Why I’m not so happy
Our biggest problem, by far, comes from imperfections in the gmail filter setup. Filters have no way of knowing which lists you’re subscribed to, so if somebody sends an email to analytics-team@ and dev-blackhole@ and you receive the email, we don’t know if it should stay in your inbox or not. You may’ve received it via the blackhole list, but if you’re subscribed to analytics-team it shouldn’t disappear to the blackhole.
Right now we err on the side of safety by not removing anything from your inbox if it was sent to a -team@ address, but this means some messages that should be in your blackhole are not. Stripe has tried to work around this via a library to automatically generate complicated gmail filter combinations, but that doesn’t feel quite right for us. It’s a bit complicated for newcomers to use, and it requires reconfiguring your filters every time you join or unjoin a new list.

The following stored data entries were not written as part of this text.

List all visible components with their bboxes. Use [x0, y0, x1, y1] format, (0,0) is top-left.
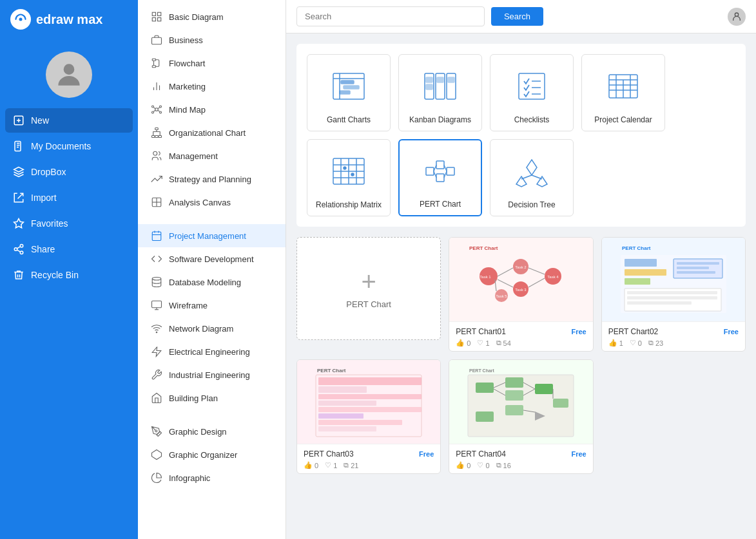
diagram-type-relationship-matrix[interactable]: Relationship Matrix [307, 139, 391, 216]
svg-rect-88 [436, 174, 444, 182]
template-card-02[interactable]: PERT Chart [601, 237, 746, 352]
mid-nav-network[interactable]: Network Diagram [138, 317, 286, 340]
diagram-type-project-calendar[interactable]: Project Calendar [581, 54, 665, 131]
mid-nav-infographic[interactable]: Infographic [138, 466, 286, 489]
mid-nav-management[interactable]: Management [138, 144, 286, 167]
sidebar-item-favorites[interactable]: Favorites [5, 211, 133, 236]
hearts-01: ♡ 1 [477, 339, 489, 347]
svg-rect-145 [505, 405, 523, 415]
main-area: Basic Diagram Business Flowchart Marketi… [138, 0, 756, 539]
mid-nav-org-chart[interactable]: Organizational Chart [138, 121, 286, 144]
mid-nav-network-label: Network Diagram [169, 324, 233, 334]
mid-nav-graphic-organizer[interactable]: Graphic Organizer [138, 443, 286, 466]
diagram-type-section: Gantt Charts [296, 44, 746, 227]
svg-rect-135 [318, 413, 363, 419]
mid-nav-software-dev-label: Software Development [169, 254, 254, 264]
svg-rect-133 [318, 401, 376, 406]
svg-text:Task 4: Task 4 [548, 275, 559, 279]
mid-nav-software-dev[interactable]: Software Development [138, 247, 286, 270]
svg-rect-117 [625, 259, 657, 267]
mid-nav-industrial[interactable]: Industrial Engineering [138, 363, 286, 386]
mid-nav-mind-map[interactable]: Mind Map [138, 98, 286, 121]
svg-rect-136 [318, 420, 402, 425]
svg-line-97 [521, 175, 532, 179]
svg-rect-31 [155, 128, 159, 130]
svg-point-8 [14, 248, 17, 251]
sidebar-item-dropbox[interactable]: DropBox [5, 160, 133, 184]
hearts-03: ♡ 1 [325, 461, 337, 469]
search-button[interactable]: Search [491, 7, 543, 26]
mid-nav-marketing[interactable]: Marketing [138, 75, 286, 98]
svg-point-1 [64, 64, 75, 75]
mid-nav-strategy[interactable]: Strategy and Planning [138, 167, 286, 191]
mid-nav-business[interactable]: Business [138, 28, 286, 52]
sidebar-item-share[interactable]: Share [5, 237, 133, 261]
svg-line-107 [528, 268, 545, 274]
svg-marker-6 [14, 219, 24, 228]
svg-rect-62 [437, 77, 443, 82]
svg-line-105 [498, 268, 513, 276]
sidebar-item-new[interactable]: New [5, 108, 133, 133]
diagram-type-kanban[interactable]: Kanban Diagrams [398, 54, 482, 131]
mid-nav-electrical[interactable]: Electrical Engineering [138, 340, 286, 363]
template-thumb-01: PERT Chart Task 1 Task [449, 238, 592, 321]
svg-line-27 [154, 108, 155, 109]
search-input[interactable] [296, 6, 485, 26]
template-stats-01: 👍 0 ♡ 1 ⧉ 54 [456, 339, 586, 347]
topbar: Search [286, 0, 756, 33]
mid-nav-wireframe[interactable]: Wireframe [138, 294, 286, 317]
mid-nav-industrial-label: Industrial Engineering [169, 370, 250, 380]
svg-rect-12 [152, 12, 155, 15]
diagram-type-pert[interactable]: PERT Chart [398, 139, 482, 216]
mid-nav-analysis-canvas[interactable]: Analysis Canvas [138, 191, 286, 214]
svg-rect-15 [158, 18, 161, 21]
gantt-label: Gantt Charts [327, 115, 371, 124]
mid-nav-database[interactable]: Database Modeling [138, 270, 286, 294]
mid-nav-building-plan[interactable]: Building Plan [138, 386, 286, 410]
sidebar-item-import[interactable]: Import [5, 185, 133, 210]
diagram-type-grid: Gantt Charts [307, 54, 735, 216]
mid-nav-database-label: Database Modeling [169, 278, 241, 287]
svg-point-0 [19, 18, 23, 21]
svg-point-85 [351, 173, 354, 176]
main-scroll-area[interactable]: Gantt Charts [286, 33, 756, 539]
svg-rect-142 [505, 390, 523, 401]
diagram-type-decision-tree[interactable]: Decision Tree [490, 139, 574, 216]
template-card-01[interactable]: PERT Chart Task 1 Task [449, 237, 593, 352]
sidebar-item-recycle-bin[interactable]: Recycle Bin [5, 263, 133, 287]
template-card-03[interactable]: PERT Chart [296, 359, 441, 474]
svg-rect-18 [152, 66, 155, 68]
mid-nav-graphic-design-label: Graphic Design [169, 427, 227, 437]
template-new-card[interactable]: + PERT Chart [296, 237, 441, 340]
user-profile-icon[interactable] [728, 8, 746, 26]
diagram-type-checklists[interactable]: Checklists [490, 54, 574, 131]
svg-text:PERT Chart: PERT Chart [469, 245, 498, 251]
sidebar-item-share-label: Share [31, 244, 55, 254]
kanban-label: Kanban Diagrams [409, 115, 471, 124]
sidebar-item-recycle-bin-label: Recycle Bin [31, 270, 79, 280]
template-title-03: PERT Chart03 [304, 449, 354, 459]
mid-nav-graphic-design[interactable]: Graphic Design [138, 420, 286, 443]
mid-nav-electrical-label: Electrical Engineering [169, 347, 250, 357]
mid-nav-flowchart[interactable]: Flowchart [138, 52, 286, 75]
template-title-01: PERT Chart01 [456, 327, 506, 336]
mid-nav-infographic-label: Infographic [169, 473, 210, 483]
mid-nav-basic-diagram[interactable]: Basic Diagram [138, 5, 286, 28]
svg-line-11 [17, 247, 20, 249]
svg-point-22 [155, 108, 159, 111]
mid-nav-project-management[interactable]: Project Management [138, 224, 286, 247]
copies-04: ⧉ 16 [496, 461, 511, 469]
checklists-label: Checklists [514, 115, 550, 124]
sidebar-item-dropbox-label: DropBox [31, 167, 66, 177]
svg-marker-49 [152, 450, 162, 460]
svg-point-48 [155, 430, 157, 432]
svg-text:PERT Chart: PERT Chart [622, 245, 651, 251]
sidebar-item-my-documents[interactable]: My Documents [5, 134, 133, 158]
likes-01: 👍 0 [456, 339, 470, 347]
template-card-04[interactable]: PERT Chart [449, 359, 593, 474]
diagram-type-gantt[interactable]: Gantt Charts [307, 54, 391, 131]
avatar[interactable] [46, 52, 92, 98]
mid-nav-business-label: Business [169, 35, 203, 45]
sidebar-item-favorites-label: Favorites [31, 218, 68, 229]
svg-point-23 [152, 106, 154, 108]
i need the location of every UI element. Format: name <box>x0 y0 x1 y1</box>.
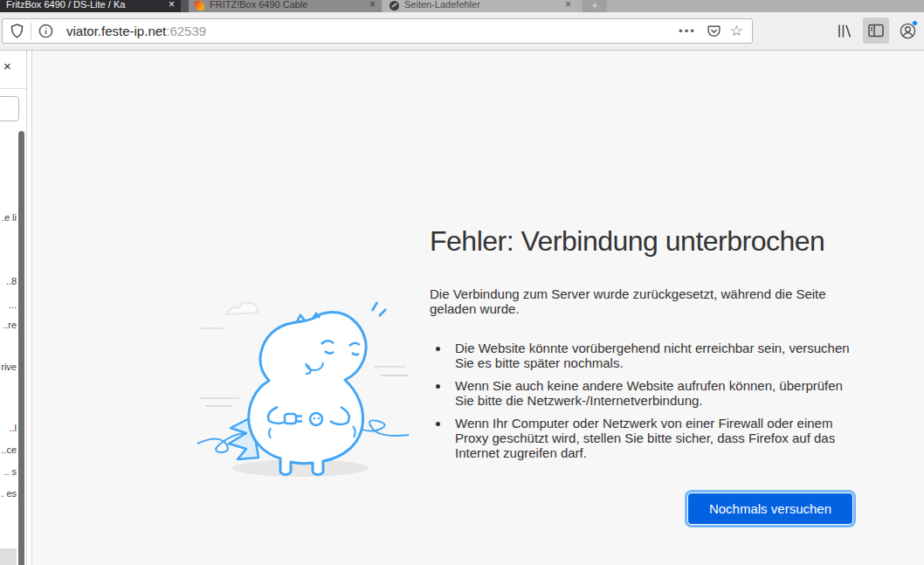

I’m sure there are tools out there that could solve this — probably by abandoning google groups altogether. Ideas welcome.
I’m also not in love with the google groups UX that lets people find/join/unjoin lists: khanacademy.org/r/email-transparency. No question there are tools that’d handle this use case better. Supposedly Stripe built a custom interface on the Groups API.つ ◕_◕ ༽つ giff open source plz!
Anybody else on this train?
Have others experimented w/ email transparency? We won’t go back. But as you now know our setup is far from perfect. Would be interested in learning from others.